La situation de Conforama, l'enseigne d'ameublement française, en difficulté économique, menace des milliers de travailleurs de perdre leur emploi.

mardi 19 mai

 Crédit photo : Illustration, LaDepeche.fr. DDM, N.B. 

Avec ces 8600 salariés et 310 magasins, la chaîne de magasins Conforama est l’une des principales entreprises d’ameublement sur le territoire français. Cela fait plusieurs moi que l’entreprise dit être en grande difficulté économique, fermant 42 magasins et licenciant 1 900 travailleurs fin 2019. Les deux mois de confinement, où les magasins étaient évidemment fermés, n’ont pas arrangé les finances de l’entreprise.

Aujourd’hui, l’entreprise, qui risque la faillite, n’a réouvert qu’une vingtaine de ses magasins depuis le début du déconfinement et menace de mettre au chômage ses salariés ainsi que de baisser fortement l’activité, voire de faire licencier une partie des 20 000 travailleurs des fournisseurs et fabricants qui dépendent de l’enseigne.

Pour pallier à son déficit, Conforama demande un près de 322 millions d’euros pour lequel l’Etat s’est porté garant à 90%, mais sans aucune garantie du côté du maintien des postes des salariés de l’entreprise.

La BNP-Paribas, une des quatre banques à prêter à l’entreprise d’ameublement, bloque quant à elle les négociations, en jouant aux abonnés absents dans les réunions. La banque tient entre ses mains l’avenir de millier de travailleurs. Si la réponse concernant le prêt est négative, cela engendrera inévitablement un dépôt de bilan et donc le licenciement de la totalité des salariés de Conforama qui, selon Libération, « a fait savoir au ministère de l’Economie que les salaires ne pourront pas être versés au-delà du mois de juin » et dépend donc de ces 322 millions d’euros pour continuer son activité.
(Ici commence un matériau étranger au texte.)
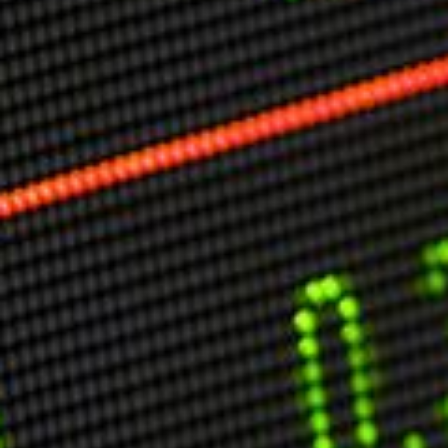
Markets And New-World Mathematics
New Market Mavericks
Pattern Analysis in Markets
Quantum Entanglement and Collective Human
Behaviour
The Asymmetry of Super Forecasting
Understanding Human Herding
The New Quantum Fibonacci dynamics impacting
Markets and Geopolitics
All Theories
SPEAKER
Profile
Events
Reviews
Speech Topics
DAVID MURRIN
ABOUT DAVID
Testimonials
Media Coverage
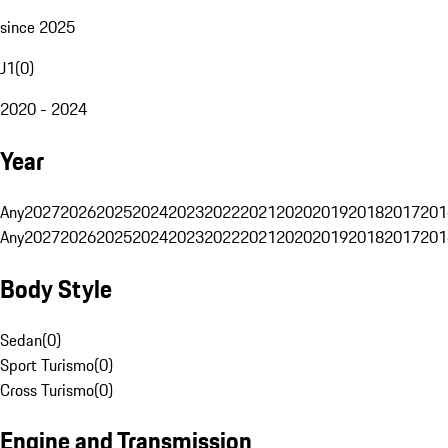
since 2025
J1
(
0
)
2020 - 2024
Year
Any
2027
2026
2025
2024
2023
2022
2021
2020
2019
2018
2017
201
Any
2027
2026
2025
2024
2023
2022
2021
2020
2019
2018
2017
201
Body Style
Sedan
(
0
)
Sport Turismo
(
0
)
Cross Turismo
(
0
)
Engine and Transmission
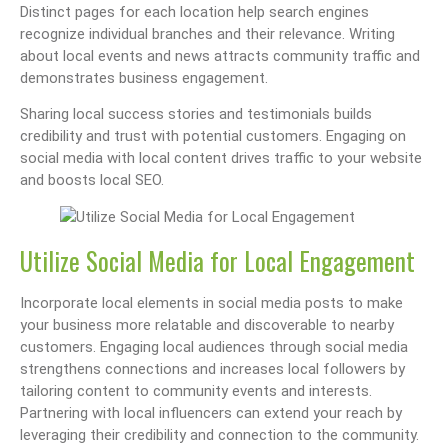
Distinct pages for each location help search engines
recognize individual branches and their relevance. Writing
about local events and news attracts community traffic and
demonstrates business engagement.
Sharing local success stories and testimonials builds
credibility and trust with potential customers. Engaging on
social media with local content drives traffic to your website
and boosts local SEO.
Utilize Social Media for Local Engagement
Incorporate local elements in social media posts to make
your business more relatable and discoverable to nearby
customers. Engaging local audiences through social media
strengthens connections and increases local followers by
tailoring content to community events and interests.
Partnering with local influencers can extend your reach by
leveraging their credibility and connection to the community.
Boursedirect nous éclaire sur les tractations et les opportunités qu’ouvrent la quasi-faillite de Conforama pour d’autres grands patrons : « les malheurs de Conforama donnent des envies d’union au concurrent But, qui revendique la deuxième place sur le marché, derrière le géant suédois Ikea. Son PDG Alexandre Falck a évoqué auprès de l’AFP un "projet d’alliance de deux marques qui vivraient et seraient en saine concurrence sur le marché, pour qu’elles puissent continuer à se développer toutes les deux". Ce projet se ferait "sous conditions", détaille-t-il. "OK pour reprendre les magasins, le personnel et les outils logistiques, OK pour payer les fournisseurs car ce sont les mêmes que les nôtres et on a besoin qu’ils survivent". En revanche, But "ne mettra pas un sou pour assurer les retours sur investissements exorbitants qui avaient été prévus par les créanciers". But "cherche à profiter de la situation de blocage", rétorque la même source proche du dossier. "Ce qui les intéresse, ce n’est que certains actifs et non l’ensemble de l’activité et des salariés". »

Si BUT rachète Conforama, là non plus, aucune garantie pour les salariés de Conforama de ne pas subir de licenciements. Un responsable syndical confie à Libération : « Dans 90 villes de France, nous sommes en concurrence frontale et nous visons les mêmes clients. Je ne vois pas comment But et Conforama pourraient coexister ». Il serait donc peu probable que le rachat de BUT permette de sauver l’emploi des 8 600 travailleurs de Conforama.

Comme nous l’écrivions ce lundi, dans les nombreuses situations similaires causées par la crise, pour les patrons, administrateurs et actionnaires, c’est un jeu de poker qui engage éventuellement des bouts de leur portefeuille, mais qui ne les empêchera surtout pas de se recaser ailleurs. Pour les salariés, c’est la perspective du chômage, de la précarité et du flicage avec les nouvelles lois sur l’assurance-chômage. Pour des villes et des régions qui sont dépendantes de certaines industries, cela signifie aussi la perte potentielle de centaine de milliers d’emplois. Pour que ce ne soit pas aux travailleurs de payer la crise, il s’agit de revendiquer l’interdiction de tous les licenciements et le partage du temps de travail entre toutes et tous !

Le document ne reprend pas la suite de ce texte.